Thursday, December 14. 2006
Apparently, I did not read the AJP13 spec nor my original code very closely:
Note: The content-length header is extremely important. If it is present and non-zero, the container assumes that the request has a body (a POST request, for example), and immediately reads a separate packet off the input stream to get that body. Here I was requesting the first block. Anyway, a quick and easy fix.
ajp-wsgi is moving along... and actually, development has slowed down immensely (a marked sign of stability?). I've converted all Python WSGI applications on my server to use it now. It may just be psychological, but I do notice application responses being a bit snappier.
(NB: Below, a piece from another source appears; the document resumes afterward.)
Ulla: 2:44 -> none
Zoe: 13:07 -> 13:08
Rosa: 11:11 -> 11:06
But who knows.
Trac seemed to be the most non-trivial to convert. It doesn't provide a ready-made application factory to create the WSGI app object. I basically had to mimic (using my config options) the operations that its main() method performed. Other applications (my own blog & shorten projects, moinmoin) had readily-available app objects though. And I'm also glad to say that Paste Deploy-based apps are easily deployed with ajp-wsgi as well.
Anyhow, I went ahead and decoupled the C WSGI code from the AJP code today. Now the next time I'm bored, I think I'll write drivers for both ends of an SCGI connection. It would be interesting if I could write that FastCGI->SCGI adapter wholly in C (using the standard C FastCGI dev kit). Actually, I guess I should check if there's already a C SCGI implementation...
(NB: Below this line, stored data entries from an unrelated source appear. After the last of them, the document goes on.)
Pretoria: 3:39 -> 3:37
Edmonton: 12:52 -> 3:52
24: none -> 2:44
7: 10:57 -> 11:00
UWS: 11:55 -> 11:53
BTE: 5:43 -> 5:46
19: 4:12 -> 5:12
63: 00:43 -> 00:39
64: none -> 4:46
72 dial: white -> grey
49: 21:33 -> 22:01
Tuesday, December 12. 2006
I moved all the WSGI stuff out of my AJP C library project into its own project: ajp-wsgi. I polished it up a bit, gave it a command-line interface, wrote a better build system, and even wrote a simple README for it. You can find it here.
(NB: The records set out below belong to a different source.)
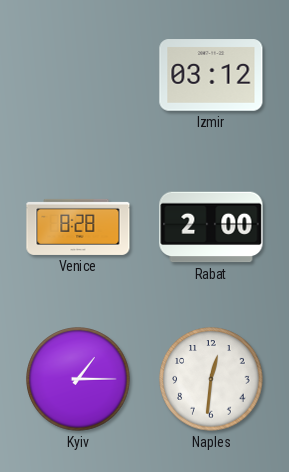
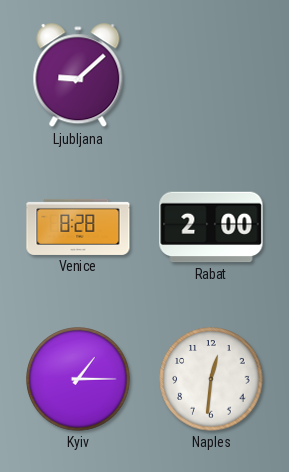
Ljubljana: none -> 9:08
Izmir: 03:12 -> none
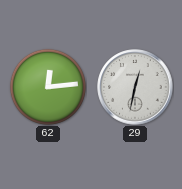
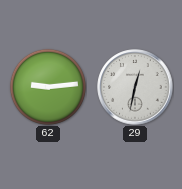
62: 12:14 -> 9:14
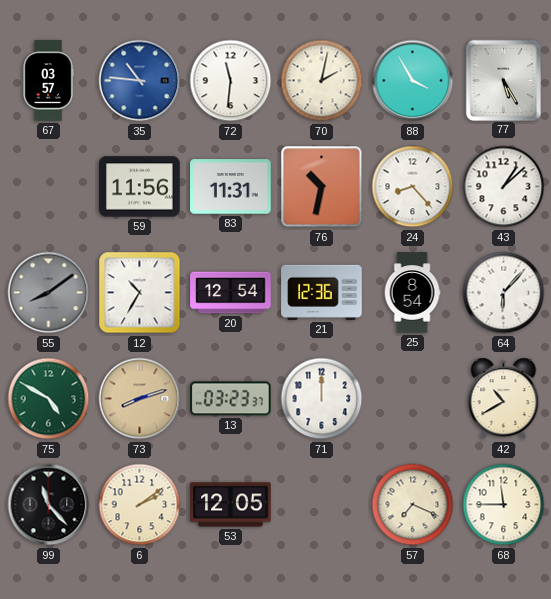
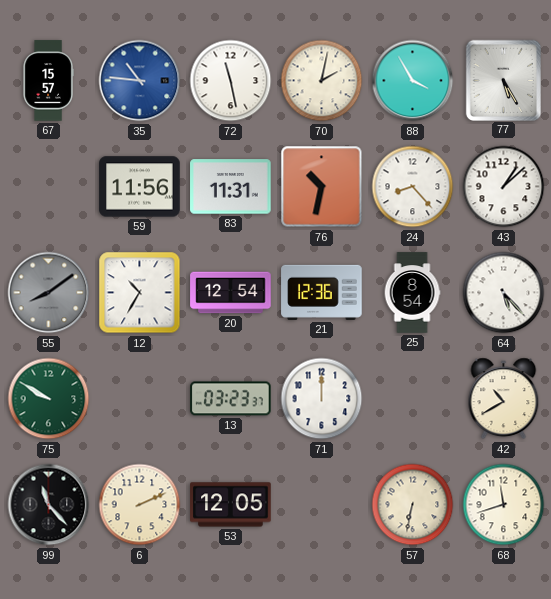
67: 03:57 -> 15:57
72: 11:31 -> 11:28
64: 6:07 -> 5:23
75: 4:50 -> 9:50
73: 8:12 -> none
6: 2:09 -> 2:11
57: 7:19 -> 6:32
68: 11:45 -> 11:42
Note that this is not a Python extension. Rather, it is a 100% C WSGI implementation... that executes the application in an embedded Python interpreter.
It's moved beyond a proof-of-concept and is quickly becoming more and more practical. (At this moment, my personal wiki is running atop it. Maybe I'll switch my Trac sites and shorten over to it as well.) But make no mistake, it is very much alpha-quality and untested.
Future directions:
- Decouple the WSGI code from AJP, opening it up to an SCGI implementation. I have no interest in making a FastCGI version, so don't ask.
- If not thread pooling, then maybe a thread limit at least?
- Multi-app support. Maybe read configuration from an INI-style file (each section header would define the module:object for the app).
- Figure out/understand the oddity with mod_proxy_ajp. It seems to stream the request body whether solicited or not. It also sends an unsolicited EOF packet. If this is the case, then mod_jk seems like a saner implementation... but maybe this is the future direction of the protocol?
Monday, December 11. 2006
A continuation from the weekend's entry... I actually finished the WSGI implementation in C and glued it to the AJP library I wrote. It was an interesting endeavor... programming for Python in C.
I was going to cop out and just implement wsgi.input in Python, but I went all the way and wrote that in C as well. And I'm glad too, because it's far more efficient. Data copies are greatly minimized. And data is streamed from the server. Assuming the application reads wsgi.input in decent-sized chunks, the memory usage will always remain manageable. (For example, I uploaded a 600+ MB file and hashed it. The server never used more than 2-3MB of memory.)
And from my braindead (i.e. "Hello World!") benchmarks, the server is capable of about 900 requests per second. This is a 10X improvement compared to the pure-Python server serving the same application. Not bad at all.
I'm glad to say that as far as I can tell, the server is pretty close to 100% WSGI compliance. At least, wsgiref.validate doesn't complain.  One thing I haven't tested is its ability to handle erroneous WSGI applications. But I'm not sure if I'll want to do much validation (e.g. are the header names/values strings? Is the status code/reason code a string?). My goal is to make this server a production-grade server... so it will assume that your application is WSGI compliant itself.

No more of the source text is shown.